Courting Disaster

Blog – Courting Disaster

This session the Supreme Court has told us that racial diversity in college admissions is not a particularly important goal; that gay couples can’t expect their legal weddings to be serviced by people who don’t want to; and that in its version of the English language, the President’s power to “waive or modify” student loans doesn’t include the power to “forgive” them.  

What will come next? It may look something like this. While this is only informed speculation, the portions in italics are actual quotes from prior Supreme Court cases.

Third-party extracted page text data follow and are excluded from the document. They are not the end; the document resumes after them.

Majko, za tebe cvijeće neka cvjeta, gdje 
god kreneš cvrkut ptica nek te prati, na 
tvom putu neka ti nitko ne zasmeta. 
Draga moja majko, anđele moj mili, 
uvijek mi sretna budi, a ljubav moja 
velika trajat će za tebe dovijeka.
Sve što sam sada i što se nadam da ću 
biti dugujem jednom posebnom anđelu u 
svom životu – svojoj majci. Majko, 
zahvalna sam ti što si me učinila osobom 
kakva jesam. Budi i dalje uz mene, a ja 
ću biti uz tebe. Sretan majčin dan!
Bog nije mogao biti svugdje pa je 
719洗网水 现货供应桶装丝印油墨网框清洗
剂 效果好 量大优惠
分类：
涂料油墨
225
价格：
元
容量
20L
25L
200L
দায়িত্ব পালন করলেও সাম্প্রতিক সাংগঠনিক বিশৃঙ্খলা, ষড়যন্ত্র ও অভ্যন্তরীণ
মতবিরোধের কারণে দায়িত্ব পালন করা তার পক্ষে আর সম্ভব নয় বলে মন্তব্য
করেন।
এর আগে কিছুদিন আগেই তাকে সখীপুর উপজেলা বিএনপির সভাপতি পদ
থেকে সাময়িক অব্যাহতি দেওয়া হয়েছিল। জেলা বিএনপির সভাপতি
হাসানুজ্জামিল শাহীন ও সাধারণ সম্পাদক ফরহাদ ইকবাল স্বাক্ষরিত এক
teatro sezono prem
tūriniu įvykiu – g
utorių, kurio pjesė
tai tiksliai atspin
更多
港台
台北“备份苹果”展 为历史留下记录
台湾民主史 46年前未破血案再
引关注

Washington, D.C. – April 22, 2025 – In a decision that dramatically changes the legal framework of the country, the Supreme Court has ruled that there is no federal right to gay marriages and any legalization of that union must be entirely up to the states. The same six-person majority that has upset so many other established legal precedents was the same group that upset this one. The Chief Justice spoke for them when he reiterated much of what he had said in his dissent from the Obergefell decision that had first legalized gay marriage only seven years ago. “This Court is not a legislature,” he wrote. “Whether same-sex marriage is a good idea should be of no concern to us. . . . [A]lthough the policy arguments for extending marriage to same-sex couples may be compelling, the legal arguments for requiring such an extension are not.” The Court made clear that States can make their own decisions on marriage rights just like they can for abortion rights. Justice Thomas joined in this ruling but wrote a separate concurrence in which he said, “My wife wanted me to make it clear that this ruling applies only to same-sex marriages and not to inter-racial ones. O.K, Ginni?”

Washington, D.C. – June 1, 2025 – The Supreme Court issued a second groundbreaking decision today. This time they went deep into what had previously been considered fundamentally established law. Justice Barrett led the five-member majority in reversing the landmark decision of Griswold v. Connecticut, the one that had established a constitutional right to privacy. The Court found against a man who challenged a local ordinance that prevented anyone from purchasing contraceptives unless they disclosed who they were going to use them with. The town claimed that this was necessary to prevent the spread of venereal disease. The Court said, like it had in banning gay marriage, that while this ordinance may not be the greatest public policy, there was nothing in the Constitution that prevented it. The Court rejected Griswold’s identification of a right of privacy in the “penumbras” of the Bill of Rights. Instead, it adopted the reasoning of the dissent in that case. Justice Barrett quoted this portion of that dissent: “With all deference, I can find no such right of privacy in the Bill of Rights, in any other part of the Constitution, or in any case ever before decided by this Court.” Justice Barrett concluded “accordingly, we find that Griswold was wrongly decided, and we overrule it. No longer is there a constitutional right to privacy. Already, President Trump has ordered raids on the homes of everyone who voted against him.

Washington, D.C. June 30, 2025 – Today the Supreme Court held that states will again have the right to segregate their schools. In an opinion written by Justice Thomas and joined in by the five other conservative Justices, the Court expanded on its higher education affirmative action decision and said that education is not a right under the Constitution at all. “Even just the word, ‘education’ isn’t mentioned in the Constitution at all.” He then went on, “How could black students be deprived of any rights by being deprived of an education, something no one has any right to in the first place.” Then citing to his preferred originalist theory of interpretation, Justice Thomas said, “Hell, plenty of black folks didn’t go to school when the Constitution was written so how could they have a right to go to school now? Just because my stepson had his college paid for by one of my buddies doesn’t prove anything. Everyone has an equal right to find a buddy who will pay for their kid.” In a fiery dissent, Justice Kagan, joined by Justices Barrett and Sotomayor simply said, “WTF?”